I count them in my head. “There were four possible outcomes.”
Masa has never faulted me for my planning anxiety, even though Halley’s had enough of it. I’ve planned out everything since my parents’ divorce — how I would tackle my homework, where I would go for holidays, what I would buy at the store. I even planned out losing my own virginity, which was an entirely, one-hundred-percent successful plan. My seminal work. I doubt I’ll ever be able to top it.
“Only four? What if a meteor fell out of the sky and obliterated the library? Did you consider that?”
“Don’t be ridiculous, Masa. Events like that fall under my end-of-the-world plans. I keep those written on special paper in a vault with a key code only I, and the President of the United States, know.” I blink my eyes at him seriously, but he laughs anyway. I have a weak moment, where I want to reach out and squeeze his hand, come clean about how nervous I am about the whole summer, how I hyperventilate every night thinking of all the things that could go wrong, but I push the urge away. Masa is the last person I want to introduce to my brand of crazy. I’ve done a good job of hiding everything but the planning. Don’t ruin it now, Isa.
I pull out my iPhone and crouch down next to some pretty white flowers with bees on them, snap a photo, and upload to Instagram. Immediately, Halley favorites the photo. She’s always on her phone when she’s not in class or running.
From my left, Masa darts out and grabs my iPhone. “Hey!” I lunge and try to turn it off before he can access anything.
“One last pic before the year is up,” he says, turning the camera around. He mugs for the shot, but I stare at him, swept up in his carefree attitude and easygoing ways. He coasts through life, not a plan in sight. I could never do that.
Click. A moment of my life frozen in time, a moment with Masa. An eternity if you look at it long enough.
Masa stares hard at my phone, the photo of the two of us immortalized and ready for the Internet. Shit. Anyone with two eyes and a brain can see I’m totally in love with him. He quickly opens it in Instagram then pauses, his thumbs poised over the keyboard, ready to make a description as I watch the screen over his shoulder.
“The open garden
Walking along the river —
Selfie of two friends.”
He types and hits “Share.” Masa’s haikus — he creates them when he’s posting a description or leaving a comment. I keep telling him he needs his own Tumblr for them, but he always brushes me off.
A second later, Halley favorites and comments with a red heart. My hand shakes as I pry my phone out of his fingers, turn it off, and slip it into my pocket. Masa keeps walking, oblivious to my rapid breathing and sweating upper lip. I take a deep breath, count to ten, and catch up to him.
We make it all the way along the river and up to Sparty before Masa clears his throat.
“You’re gonna update your YouTube channel while you’re gone, right?”
“Sure. I can think of a bunch of different lessons I could do just walking down the streets of Tokyo. We can Skype too, if you want.”

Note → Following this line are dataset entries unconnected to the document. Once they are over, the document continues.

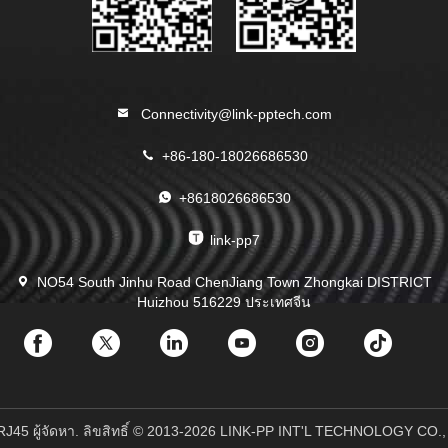
Connectivity@link-pptech.com
+86-180-18026686530
+8618026686530
link-pp7
NO54 South Jinhu Road ChenJiang Town Zhongkai DISTRICT
Huizhou 516229 ประเทศจีน
RJ45 ผู้จัดหา. ลิขสิทธิ์ © 2013-2026 LINK-PP INT'L TECHNOLOGY CO., 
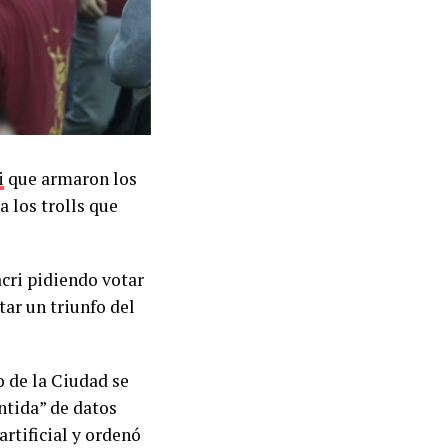
i
que armaron los
a los trolls que
acri pidiendo votar
ar un triunfo del
o de la Ciudad se
ntida” de datos
artificial y ordenó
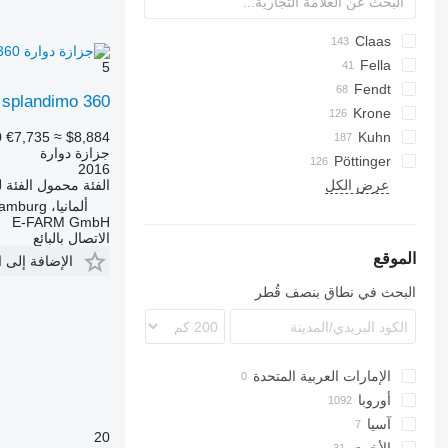
CK
Claas
Corto
UM
KM
Fella
5
Direct Disc
M series
KM
Fendt
 splandimo 360
F-series
Ramos
Disco
328 A
CM
Krone
0
€7,735
≈ $8,884
Jaguar
Slicer
AFA
331
SM
GX
Kuhn
جزازة دوارة
Splendimo
Pöttinger
Orbis
AMT
PDD
Jolly
730
RO
FC
2016
FX
Cat
CM
750
PDF
KDD
GMD
عرض الكل
Easycut
L-series
Z-series
Silvercut
الفئة
محمول
الفئة
ل
ألمانيا، Hamburg
F-series
Eurocat
XDisc
Extra
PDT
KDF
E-FARM GmbH
M-series
Novacat
Samba
الاتصال بالبائع
Novadisc
الموقع
الإضافة إلى 
البحث في نطاق بنصف قُطر
الإمارات العربية المتحدة
أوروبا
آسيا
ألمانيا
20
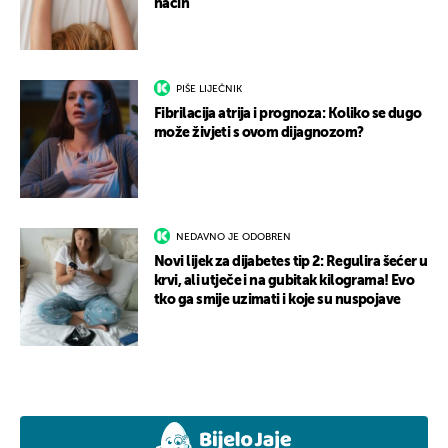
način
PIŠE LIJEČNIK
Fibrilacija atrija i prognoza: Koliko se dugo
može živjeti s ovom dijagnozom?
NEDAVNO JE ODOBREN
Novi lijek za dijabetes tip 2: Regulira šećer u
krvi, ali utječe i na gubitak kilograma! Evo
tko ga smije uzimati i koje su nuspojave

He nods, not looking at me, studying the cracks in the sidewalk as we make our way to IM West. “Won’t you be lonely and disoriented in Tokyo all summer?”
“It’s not like I don’t speak the language. I’ll be fine.” But my heart beats with another rush of doubt. What if I can’t handle being away? What if my plans fail and I hate Tokyo? I haven’t been there in years and that trip was a disaster. Mom was so nervous the whole time, worried she ruined me with the divorce (which is far from the truth), and my grandparents were busy. I spent the entire trip glued to my iPad or practicing my Japanese with random people in the shops around the ryokan. Mom kept asking about school, Dad, the people back on Grosse Ile, and I kept telling her everything was fine. It was. Everyone understood why she left, including me. Her own sense of guilt was sky high, though. She couldn’t be convinced.
“Besides,” I say, bumping shoulders with him, “the city will be Olympified. Events everywhere. Tourists overrunning everything. I’m sure it’ll be a blast. I wish you were coming, though.”
“Me too. My dad mentioned going to Tokyo for the summer a few months ago but then decided to go to Chicago instead. I’ll keep busy, though. I have lots of plans to get caught up on my art this summer, drawing, painting, music. You know, the stuff I can’t do at school.” He frowns and clutches at his backpack. “My dad’s still angry I never lined up an internship for this summer, so I’ve gotta live with that. It’s a good thing my mom buys the art supplies.”
Poor Masa. His parents love him, but it’s a challenge to keep them happy.
“Well, if something changes, you know how to get ahold of me.” I pat my iPhone in my jeans pocket. I love that the new phones work on every network around the world. My parents are paying for my NTT Docomo plan while I’m in Tokyo so I can always be reached. I just hope the network can handle the extra people. I step away and back towards my path to Brody Neighborhood, but Masa reaches out and grabs my arm.
“Hey, wanna drop off exams tomorrow and get lunch together? One last time before we go?” Masa pushes his glasses up to rub at his eyes, and I’m stopped by how sad he looks. Is he worried he’ll miss me this summer? My heartbeat drums in my ear, deafening me with hope, hope that he feels more than he’s let on these last two years.
“What’s wrong?” I ask, edging closer to him. “Did something happen?” He shakes his head. “Exams?”
He laughs. “No. It’s nothing. Text me tomorrow, and we’ll make those plans you’re so fond of.”
The hope drains out the bottom of my feet and leaves me cold and empty. Why do I continually ride this stormy sea of doomed, unrequited love in such a tiny, rickety boat with no life vest?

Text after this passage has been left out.